**DATASET RECORDS**
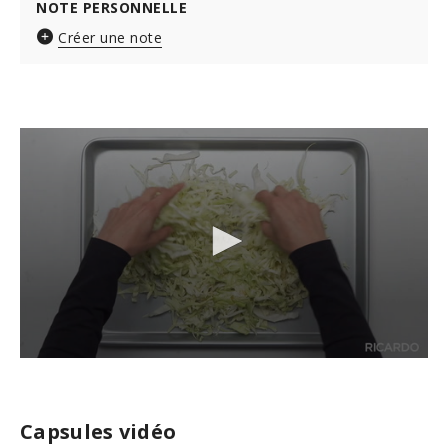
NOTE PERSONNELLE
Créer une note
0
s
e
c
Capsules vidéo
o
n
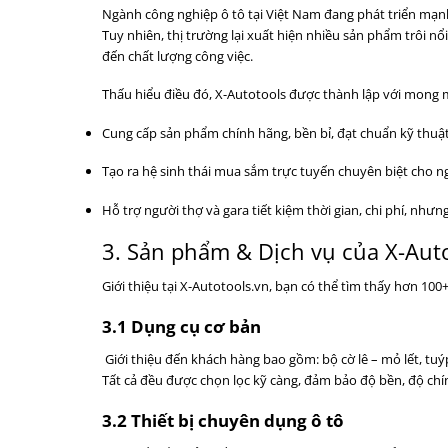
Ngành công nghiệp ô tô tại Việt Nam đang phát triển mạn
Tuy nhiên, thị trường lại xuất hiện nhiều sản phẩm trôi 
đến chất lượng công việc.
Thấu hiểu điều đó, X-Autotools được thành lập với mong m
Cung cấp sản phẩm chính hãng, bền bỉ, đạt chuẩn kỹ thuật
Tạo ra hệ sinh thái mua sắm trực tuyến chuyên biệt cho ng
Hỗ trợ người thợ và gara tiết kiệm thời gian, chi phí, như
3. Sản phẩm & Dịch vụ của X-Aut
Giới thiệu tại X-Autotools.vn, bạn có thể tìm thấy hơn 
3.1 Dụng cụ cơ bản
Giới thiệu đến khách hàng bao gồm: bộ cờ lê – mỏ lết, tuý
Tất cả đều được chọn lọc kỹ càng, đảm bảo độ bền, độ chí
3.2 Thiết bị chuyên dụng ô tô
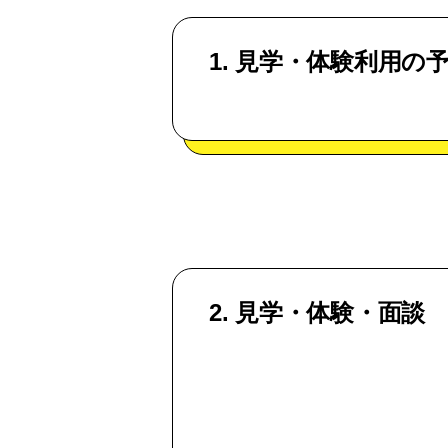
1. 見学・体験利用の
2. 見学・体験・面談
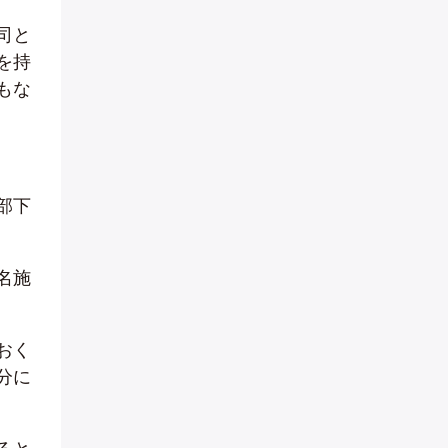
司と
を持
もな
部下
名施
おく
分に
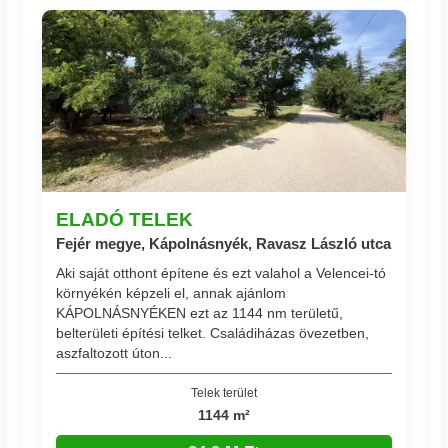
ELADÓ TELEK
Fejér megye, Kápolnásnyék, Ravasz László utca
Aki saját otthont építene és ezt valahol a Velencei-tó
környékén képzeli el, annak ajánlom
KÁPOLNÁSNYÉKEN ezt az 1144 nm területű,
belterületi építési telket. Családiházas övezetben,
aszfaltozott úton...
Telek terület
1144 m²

--

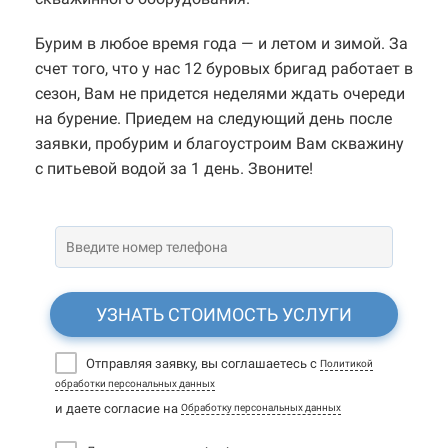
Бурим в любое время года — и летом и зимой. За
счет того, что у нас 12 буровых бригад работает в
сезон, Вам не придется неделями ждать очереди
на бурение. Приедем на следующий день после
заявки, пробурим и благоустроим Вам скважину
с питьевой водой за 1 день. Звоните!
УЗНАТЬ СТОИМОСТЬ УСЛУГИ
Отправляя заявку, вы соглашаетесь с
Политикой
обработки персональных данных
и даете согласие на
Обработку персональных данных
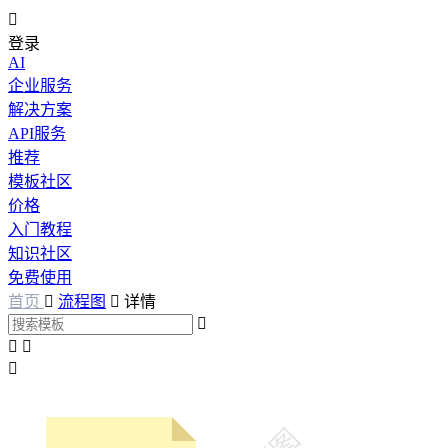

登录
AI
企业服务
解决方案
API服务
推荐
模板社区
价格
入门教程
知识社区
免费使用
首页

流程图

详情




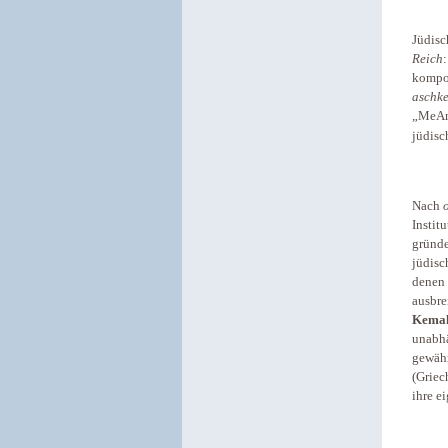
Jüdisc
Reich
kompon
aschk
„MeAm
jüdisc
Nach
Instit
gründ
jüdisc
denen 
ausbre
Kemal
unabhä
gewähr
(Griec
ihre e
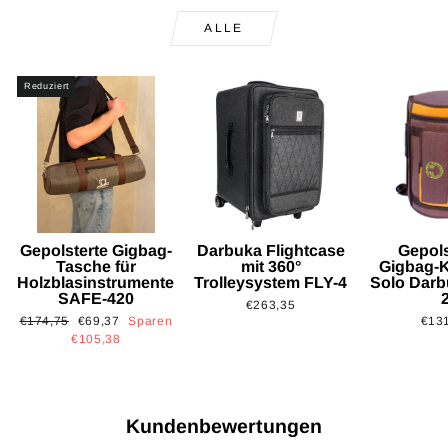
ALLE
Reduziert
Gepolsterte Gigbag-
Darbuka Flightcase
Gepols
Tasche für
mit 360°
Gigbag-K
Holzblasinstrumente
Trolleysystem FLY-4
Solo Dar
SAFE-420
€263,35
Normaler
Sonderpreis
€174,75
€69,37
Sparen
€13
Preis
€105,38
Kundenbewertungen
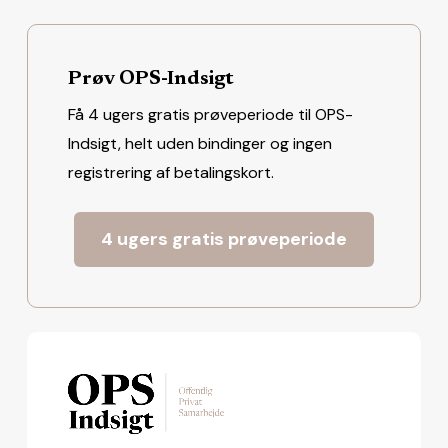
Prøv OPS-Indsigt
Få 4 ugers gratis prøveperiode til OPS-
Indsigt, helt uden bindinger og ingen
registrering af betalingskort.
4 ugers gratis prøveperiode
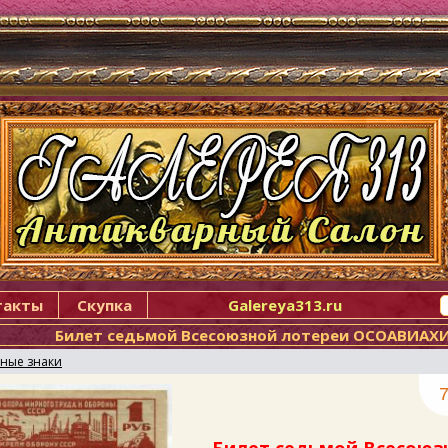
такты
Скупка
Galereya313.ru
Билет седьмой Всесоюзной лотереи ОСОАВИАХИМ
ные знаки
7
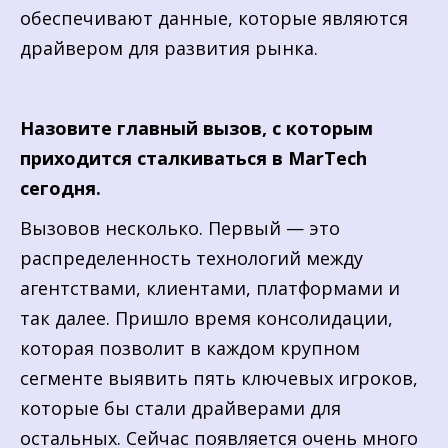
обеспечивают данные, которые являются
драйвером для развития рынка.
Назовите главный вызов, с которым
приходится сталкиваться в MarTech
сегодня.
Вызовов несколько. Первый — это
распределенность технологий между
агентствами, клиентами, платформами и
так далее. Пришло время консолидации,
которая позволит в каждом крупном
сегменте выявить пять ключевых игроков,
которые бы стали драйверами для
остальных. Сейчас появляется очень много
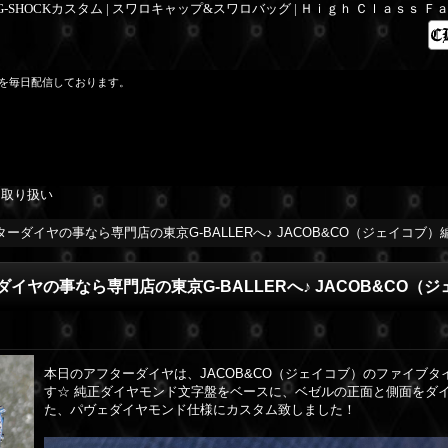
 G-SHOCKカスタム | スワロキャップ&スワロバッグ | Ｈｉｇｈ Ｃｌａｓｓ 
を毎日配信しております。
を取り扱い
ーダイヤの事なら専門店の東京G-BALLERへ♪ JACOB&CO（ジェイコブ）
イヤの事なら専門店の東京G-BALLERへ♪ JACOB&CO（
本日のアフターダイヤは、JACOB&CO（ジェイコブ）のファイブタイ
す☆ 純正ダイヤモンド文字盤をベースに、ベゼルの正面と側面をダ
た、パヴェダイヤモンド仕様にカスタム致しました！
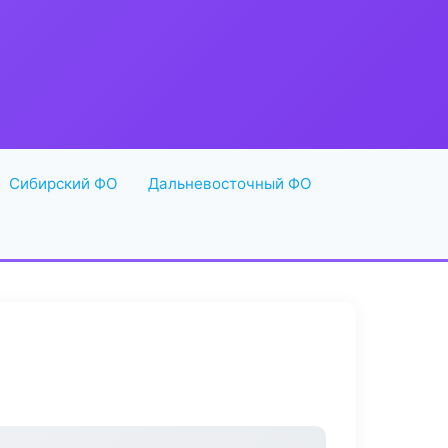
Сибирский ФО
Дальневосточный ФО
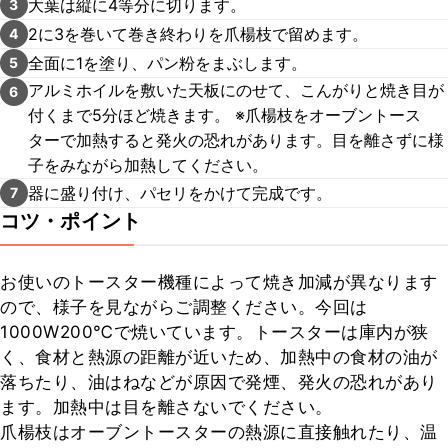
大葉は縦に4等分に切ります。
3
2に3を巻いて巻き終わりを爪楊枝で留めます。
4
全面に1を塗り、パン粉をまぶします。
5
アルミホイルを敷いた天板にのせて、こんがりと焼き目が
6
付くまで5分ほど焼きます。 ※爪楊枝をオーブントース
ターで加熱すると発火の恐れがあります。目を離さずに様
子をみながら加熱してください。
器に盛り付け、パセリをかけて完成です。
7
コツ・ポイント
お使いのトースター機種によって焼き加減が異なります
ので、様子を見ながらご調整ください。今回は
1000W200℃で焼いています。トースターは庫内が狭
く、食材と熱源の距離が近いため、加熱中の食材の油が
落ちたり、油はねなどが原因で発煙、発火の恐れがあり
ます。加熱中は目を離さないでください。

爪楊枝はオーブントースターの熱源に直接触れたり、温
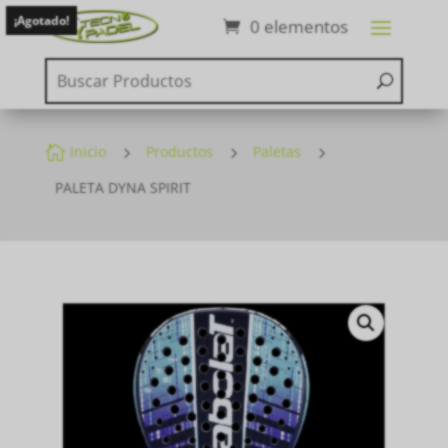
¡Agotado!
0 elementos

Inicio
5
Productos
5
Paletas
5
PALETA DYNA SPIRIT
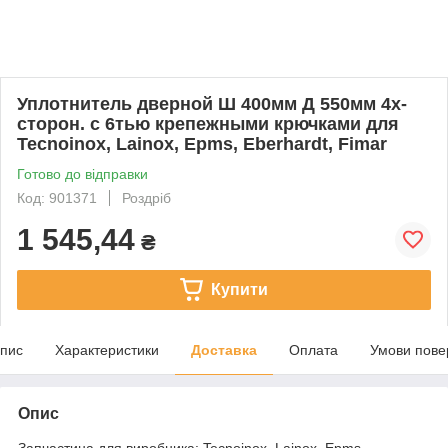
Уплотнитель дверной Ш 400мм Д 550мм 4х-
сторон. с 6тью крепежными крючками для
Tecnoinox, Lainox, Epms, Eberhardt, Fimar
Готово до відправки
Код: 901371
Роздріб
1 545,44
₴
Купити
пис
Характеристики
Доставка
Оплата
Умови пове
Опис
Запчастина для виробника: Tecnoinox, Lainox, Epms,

==

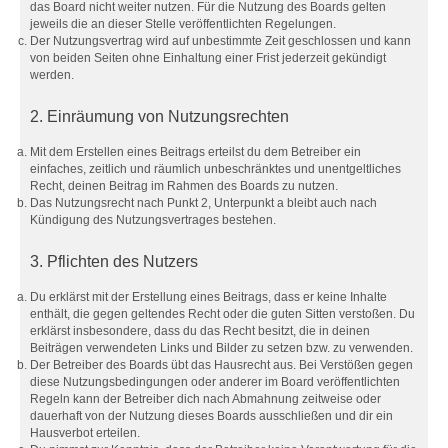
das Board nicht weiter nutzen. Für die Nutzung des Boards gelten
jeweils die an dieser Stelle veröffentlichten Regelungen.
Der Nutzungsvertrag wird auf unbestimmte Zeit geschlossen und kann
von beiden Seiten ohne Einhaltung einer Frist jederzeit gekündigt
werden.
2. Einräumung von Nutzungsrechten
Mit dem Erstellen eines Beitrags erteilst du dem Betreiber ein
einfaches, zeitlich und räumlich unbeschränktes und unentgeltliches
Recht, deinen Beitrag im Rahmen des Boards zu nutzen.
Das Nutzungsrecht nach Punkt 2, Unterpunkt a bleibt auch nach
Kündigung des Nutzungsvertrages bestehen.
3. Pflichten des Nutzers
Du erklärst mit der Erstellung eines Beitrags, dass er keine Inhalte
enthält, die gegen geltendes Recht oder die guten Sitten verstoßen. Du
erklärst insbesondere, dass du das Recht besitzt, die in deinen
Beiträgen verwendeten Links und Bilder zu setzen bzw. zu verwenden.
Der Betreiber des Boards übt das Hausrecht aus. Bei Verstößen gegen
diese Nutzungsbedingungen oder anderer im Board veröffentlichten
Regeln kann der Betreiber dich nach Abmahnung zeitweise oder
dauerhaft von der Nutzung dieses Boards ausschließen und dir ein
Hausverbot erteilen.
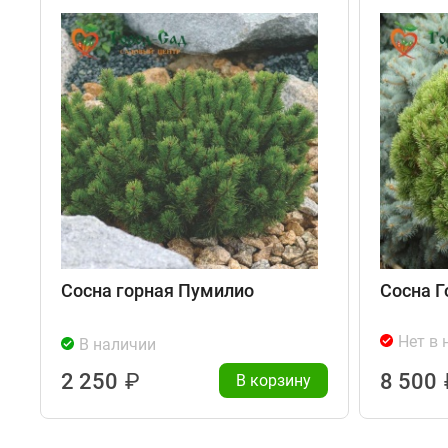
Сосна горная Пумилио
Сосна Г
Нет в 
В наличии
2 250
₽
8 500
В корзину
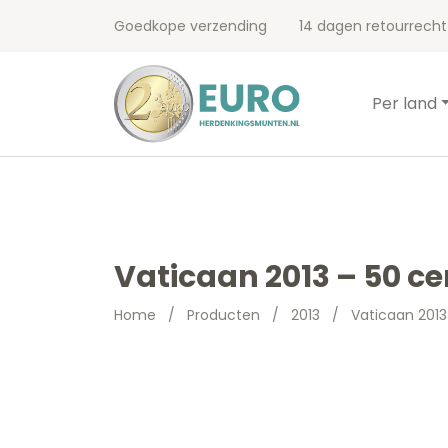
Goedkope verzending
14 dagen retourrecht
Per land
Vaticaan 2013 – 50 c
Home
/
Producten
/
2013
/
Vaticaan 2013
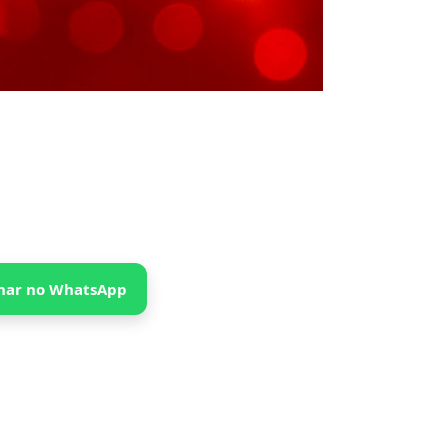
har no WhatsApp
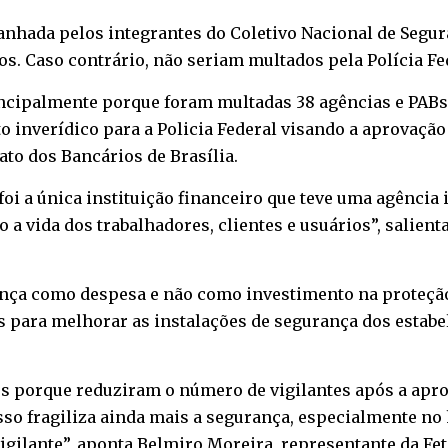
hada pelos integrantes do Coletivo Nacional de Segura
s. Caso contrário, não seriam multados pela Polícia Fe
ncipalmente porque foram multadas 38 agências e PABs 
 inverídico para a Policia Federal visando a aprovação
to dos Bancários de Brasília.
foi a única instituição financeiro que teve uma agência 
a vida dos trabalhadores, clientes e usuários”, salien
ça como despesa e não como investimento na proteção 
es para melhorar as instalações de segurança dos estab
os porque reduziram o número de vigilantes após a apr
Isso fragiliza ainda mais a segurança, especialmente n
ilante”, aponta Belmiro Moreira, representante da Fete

**EXERCISE DESCRIPTION**
Word for word, write out the lines above running from the one with "NOTE PERSONNELLE" up to and including the one with "Cung cấp sản". Drop any picture.

**ANSWER FOR THIS EXERCISE**
NOTE PERSONNELLE
Créer une note
0
s
e
c
Capsules vidéo
o
n
Ngành công nghiệp ô tô tại Việt Nam đang phát triển mạn
Tuy nhiên, thị trường lại xuất hiện nhiều sản phẩm trôi 
đến chất lượng công việc.
Thấu hiểu điều đó, X-Autotools được thành lập với mong m
Cung cấp sản phẩm chính hãng, bền bỉ, đạt chuẩn kỹ thuật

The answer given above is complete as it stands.